And do you think that people should be paid for doing PPI?
I think it's really difficult. It's, but I think there seems to be something about being paid and putting value on their role by being paid. I don't really know what's the best way forward for that because it's nice to think that you do it because you really feel passionately about the role, but yet you're probably the only person on the committee who it’s not your job and you're there for – it's quite nice how the Medicines for Children Research Network do it by giving you an attendance fee when you go to a meeting, especially when you've taken annual leave to go to a meeting because I don't think anybody else would take annual leave to go there. So, so yes you could argue that yes they should, but it shouldn't be the incentive to do the role if that makes sense?
The role shouldn't be about the money should be about the person doing it. I think it will change. I think, generally, people will be paid more and more and there’ll be an expectation that people are paid and that's probably right. I was quite lucky, I could probably afford to do it – just, not easily – but I probably could afford to go and not need that income or not mind taking an annual leave day.
Well, all the things I've been involved in they've all been meeting your expenses. And I think that's always been my, my bottom line. That seems absolutely reasonable. Research ethics committees have never paid people for attendance, and I went into it knowing that, and so that was never an issue, and travel and everything was always paid. For the Research for Patient Benefit, they do actually pay a fee for the reviewing. My husband says it works out at less than the minimum wage per hour, but again it's more about it being a nod in the direction and that's not been a problem. And then, obviously, the other thing you give is time, but that it is absolutely more than balanced out by the fact that I've always really enjoyed doing it, that sometimes it's actually been exciting in the sense that, with drugs trials you've sometimes been at the beginning of something and you've thought, 'Oh something might come of this.' And I mean, very often it doesn't of course, but just the thought of, 'Wow this is the way they're working, it's so exciting, I'm really glad I know about this.' So, and I suppose the sort of intellectual challenge of getting your head round various areas of knowledge and that's particularly true of clinical trials, but it can be true of other sorts of research as well. And I really do love a challenge and I love feeling I haven't finished learning and there's more to know about. And that would more than outweigh any time that I spent or the time spent is part of the excitement really. And the fact that, you know, that the world is moving on and that there are, you see pieces of research and think, 'Oh I'm so glad somebody's realised that really matters.'
As Janice suggests, there is no simple difference between doing something for personal satisfaction and doing it to help others; knowing you are doing something that makes a difference can be a huge source of pleasure and reward in itself.

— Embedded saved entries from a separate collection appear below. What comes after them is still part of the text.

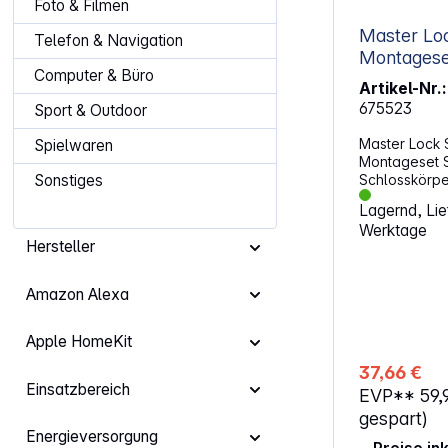
Foto & Filmen
Master Loc
Telefon & Navigation
Montageset
Computer & Büro
5415EURD
Artikel-Nr.:
675523
Sport & Outdoor
Master Lock 
Spielwaren
Montageset S
Schlosskörperbr
Sonstiges
Schlüsselfac
Lagernd, Lief
mehreren Ge
Werktage
Zugangskarten Zu Ihrer ei
Hersteller
Sicherheit k
individuell einstelle
Zinkgehäuse 
Amazon Alexa
mit Hammer 
Zweifache Ve
Apple HomeKit
eine höhere W
dauerhaften
37,66 €
(inklusive Bef
Einsatzbereich
EVP**
59,
Schutzabdeck
Wetterbestän
gespart)
mehr Diskretion Für mehr Sich
Energieversorgung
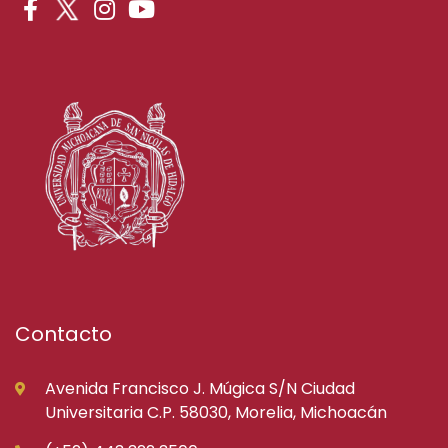
Contacto
Avenida Francisco J. Múgica S/N Ciudad
Universitaria C.P. 58030, Morelia, Michoacán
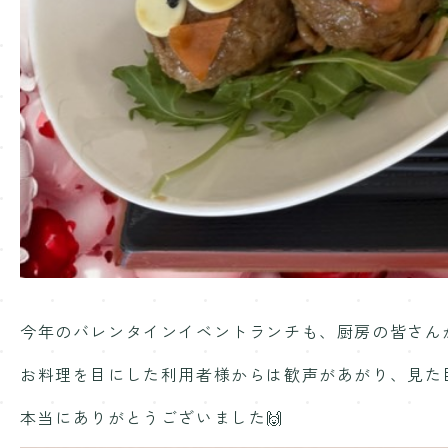
今年のバレンタインイベントランチも、厨房の皆さん
お料理を目にした利用者様からは歓声があがり、見た
本当にありがとうございました🙌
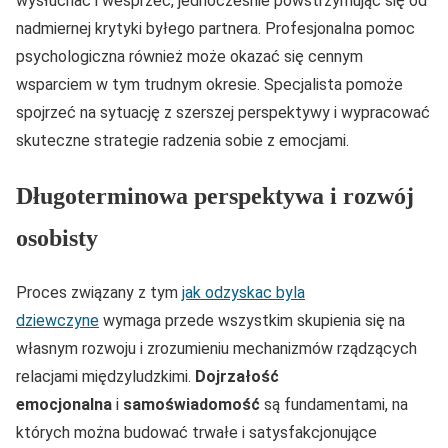
wysłuchać i wesprzeć, jednocześnie powstrzymując się od
nadmiernej krytyki byłego partnera. Profesjonalna pomoc
psychologiczna również może okazać się cennym
wsparciem w tym trudnym okresie. Specjalista pomoże
spojrzeć na sytuację z szerszej perspektywy i wypracować
skuteczne strategie radzenia sobie z emocjami.
Długoterminowa perspektywa i rozwój
osobisty
Proces związany z tym
jak odzyskac byla
dziewczyne
wymaga przede wszystkim skupienia się na
własnym rozwoju i zrozumieniu mechanizmów rządzących
relacjami międzyludzkimi.
Dojrzałość
emocjonalna
i
samoświadomość
są fundamentami, na
których można budować trwałe i satysfakcjonujące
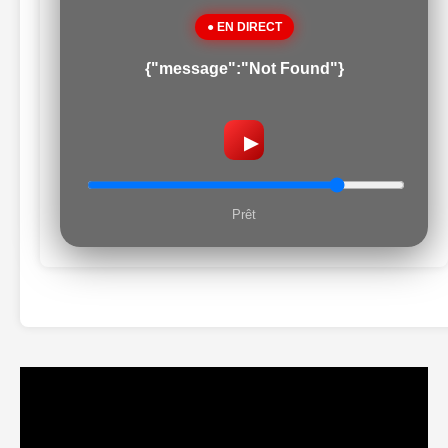
● EN DIRECT
{"message":"Not Found"}
▶
Prêt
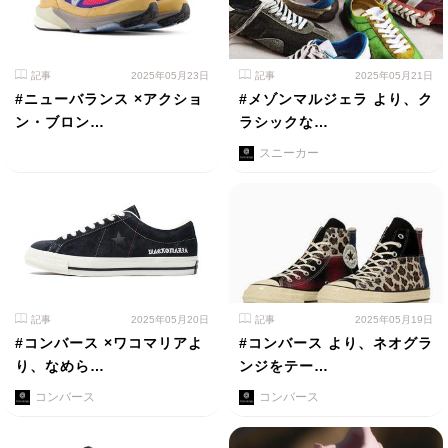
記事
2025年05月23日
記事
2025年05月21日
#ニューバランス ×アクショ
#メゾンマルジェラ より、ク
ン・ブロン…
ラシックな…
スニーカー
記事
2025年05月20日
記事
2025年05月19日
#コンバース ×ワコマリアよ
#コンバース より、ネオグラ
り、なめら…
ンジをテー…
コンバース
コンバース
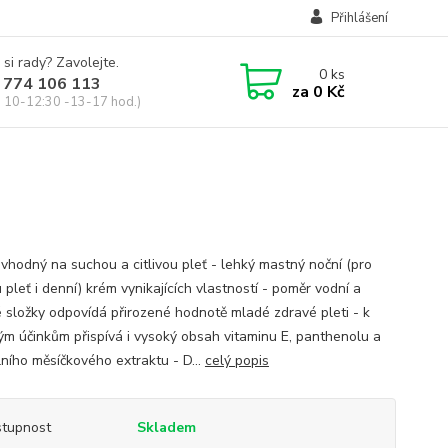
Přihlášení
 si rady? Zavolejte.
0
ks
 774 106 113
za
0 Kč
, 10-12:30 -13-17 hod.)
 vhodný na suchou a citlivou pleť - lehký mastný noční (pro
pleť i denní) krém vynikajících vlastností - poměr vodní a
é složky odpovídá přirozené hodnotě mladé zdravé pleti - k
vým účinkům přispívá i vysoký obsah vitaminu E, panthenolu a
lního měsíčkového extraktu - D...
celý popis
tupnost
Skladem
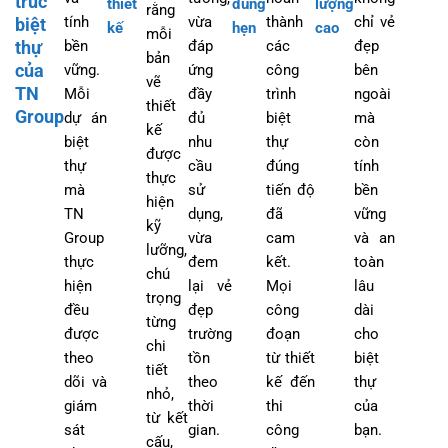
trúc
thiết
đúng
lượng
rằng
tính
vừa
thành
chỉ vẻ
biệt
kế
hẹn
cao
mỗi
thự
bền
đáp
các
đẹp
bản
của
vững.
ứng
công
bên
vẽ
TN
Mỗi
đầy
trình
ngoài
thiết
Group
dự án
đủ
biệt
mà
kế
biệt
nhu
thự
còn
được
thự
cầu
đúng
tính
thực
mà
sử
tiến độ
bền
hiện
TN
dụng,
đã
vững
kỹ
Group
vừa
cam
và an
lưỡng,
thực
đem
kết.
toàn
chú
hiện
lại vẻ
Mọi
lâu
trọng
đều
đẹp
công
dài
từng
được
trường
đoạn
cho
chi
theo
tồn
từ thiết
biệt
tiết
dõi và
theo
kế đến
thự
nhỏ,
giám
thời
thi
của
từ kết
sát
gian.
công
bạn.
cấu,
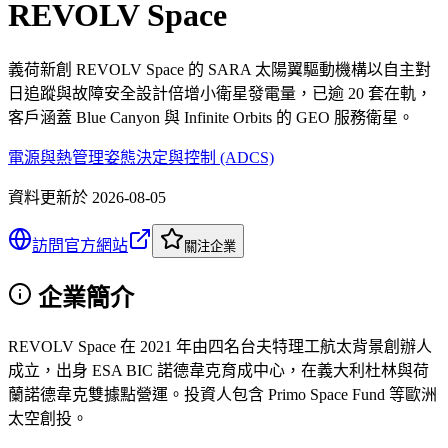
REVOLV Space
義荷新創 REVOLV Space 的 SARA 太陽翼驅動機構以自主對
日追蹤與故障安全設計倍增小衛星發電量，已逾 20 套在軌，
客戶涵蓋 Blue Canyon 與 Infinite Orbits 的 GEO 服務衛星。
電源與熱管理
姿態決定與控制 (ADCS)
資料更新於
2026-08-05
訪問官方網站
關注企業
企業簡介
REVOLV Space 在 2021 年由四名台夫特理工航太背景創辦人
成立，出身 ESA BIC 諾德韋克育成中心，在義大利杜林與荷
蘭諾德韋克雙據點營運。投資人包含 Primo Space Fund 等歐洲
太空創投。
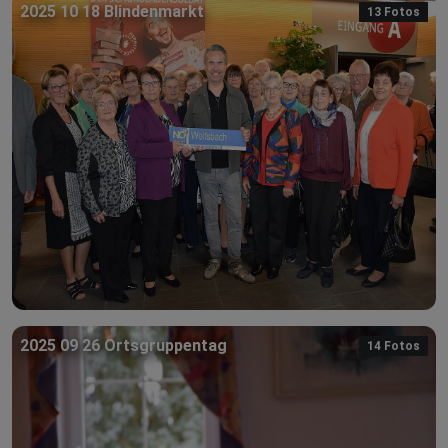
2025 10 18 Blindenmarkt
13 Fotos
2025 09 26 Ortsgruppentag
14 Fotos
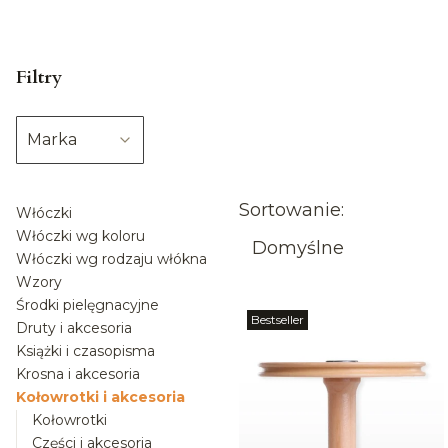
Filtry
Marka
Koniec filtrów
Lista pro
Sortowanie:
Włóczki
Włóczki wg koloru
Domyślne
Włóczki wg rodzaju włókna
Wzory
Środki pielęgnacyjne
Bestseller
Druty i akcesoria
Książki i czasopisma
Krosna i akcesoria
Kołowrotki i akcesoria
Kołowrotki
Części i akcesoria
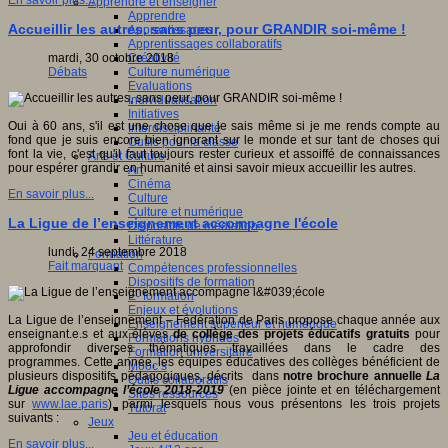
En savoir plus...
Apprendre et enseigner
Apprendre
Accueillir les autres, sans peur, pour GRANDIR soi-même !
Apprentissages
Apprentissages collaboratifs
Créativité
mardi, 30 octobre 2018
Culture numérique
Débats
Evaluations
Individualisation
Initiatives
Oui à 60 ans, s'il est une chose que je sais même si je me rends compte au
Interdisciplinarité
fond que je suis encore bien ignorant sur le monde et sur tant de choses qui
Outils pour la classe
font la vie, c'est qu'il faut toujours rester curieux et assoiffé de connaissances
Arts et Culture
pour espérer grandir en humanité et ainsi savoir mieux accueillir les autres.
Art
Cinéma
En savoir plus...
Culture
Culture et numérique
La Ligue de l’enseignement accompagne l'école
Dispositifs de médiation
Littérature
lundi, 24 septembre 2018
Formation
Fait marquant
Compétences professionnelles
Dispositifs de formation
E- formation
Enjeux et évolutions
La Ligue de l’enseignement – Fédération de Paris propose chaque année aux
Enseignement supérieur et numérique
enseignant.e.s et aux élèves
de collège des projets éducatifs gratuits
pour
Formations hybrides
approfondir diverses thématiques travaillées dans le cadre des
Formation universitaire
programmes. Cette année, les équipes éducatives des collèges bénéficient de
Mooc’s
plusieurs dispositifs pédagogiques, décrits dans
notre brochure annuelle
La
Outils collaboratifs
Ligue accompagne l’école 2018-2019
(en pièce jointe et en téléchargement
Sites ressources
sur
www.lae.paris
), parmi lesquels nous vous présentons les trois projets
Tutorat
suivants :
Jeux
Jeu et éducation
En savoir plus...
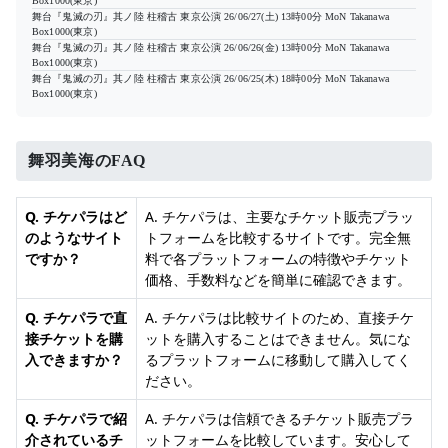
Box1000(東京)
舞台『鬼滅の刃』其ノ陸 柱稽古 東京公演
26/06/27(土) 13時00分
MoN Takanawa
Box1000(東京)
舞台『鬼滅の刃』其ノ陸 柱稽古 東京公演
26/06/26(金) 13時00分
MoN Takanawa
Box1000(東京)
舞台『鬼滅の刃』其ノ陸 柱稽古 東京公演
26/06/25(木) 18時00分
MoN Takanawa
Box1000(東京)
舞羽美海のFAQ
Q. チケパラはど
A. チケパラは、主要なチケット販売プラッ
のようなサイト
トフォームを比較するサイトです。完全無
ですか？
料で各プラットフォームの特徴やチケット
価格、手数料などを簡単に確認できます。
Q. チケパラで直
A. チケパラは比較サイトのため、直接チケ
接チケットを購
ットを購入することはできません。気にな
入できますか？
るプラットフォームに移動して購入してく
ださい。
Q. チケパラで紹
A. チケパラは信頼できるチケット販売プラ
介されているチ
ットフォームを比較しています。安心して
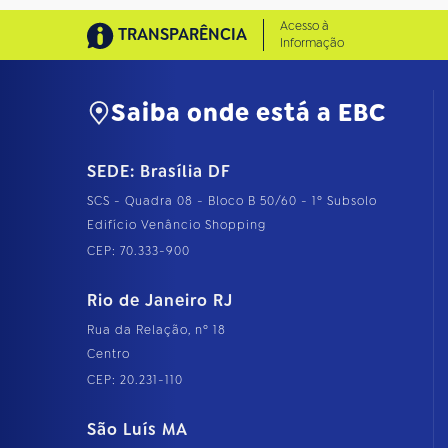
Acesso à
TRANSPARÊNCIA
Informação
Saiba onde está a EBC
SEDE: Brasília DF
SCS - Quadra 08 - Bloco B 50/60 - 1º Subsolo
Edifício Venâncio Shopping
CEP: 70.333-900
Rio de Janeiro RJ
Rua da Relação, nº 18
Centro
CEP: 20.231-110
São Luís MA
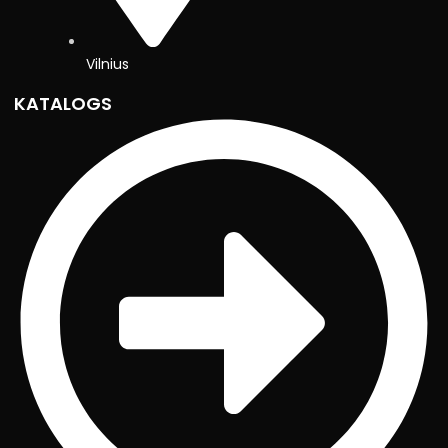
Vilnius
KATALOGS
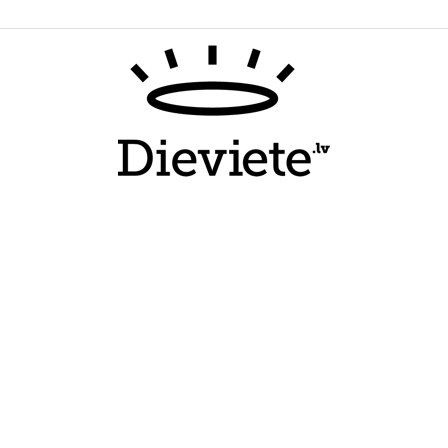
Dieviete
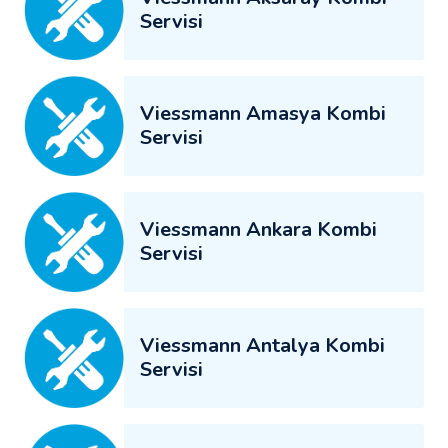
Servisi
Viessmann Amasya Kombi
Servisi
Viessmann Ankara Kombi
Servisi
Viessmann Antalya Kombi
Servisi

I think a lot of it is because, I - well I've done so much, and all of it has been interesting and there is a real need, I suppose, to scratch that intellectual itch on occasion. If I can't do something interesting in work then you know, I have so much free time and I want to be doing something interesting with some part of my life. But, there is also - I come back constantly to the day when I actually signed the patient information sheet to go on to the clinical trial, having spent months of being terrified, and having spent months getting people to explain things to me, and thinking ‘if by being part of some of these projects’ and, ‘if by’ sort of, you know, ‘sticking my neck out and raising my hand and asking difficult questions as a governor of the directors, I can actually make things better, even for one person’ - ’if one person gets Alemtuzumab who needs it, that's brilliant’. If one person ends up at the hospital where I'm a governor, not being you know, harmed by the medical treatment that they have, then that's a good thing to have done. And you know, it's a secret pleasure. It's not something that I put on a t-shirt and walk down the street expecting people to fall at my feet and worship me for. It, it's, I like - I might be quite a gabby person but, I'm quite a secret person, and I just like that secret contentment of knowing that you might have done some good. Because, you always know when you've done something bad but, you never quite understand when you might have done something good so, there's a secret contentment of yeah, yeah.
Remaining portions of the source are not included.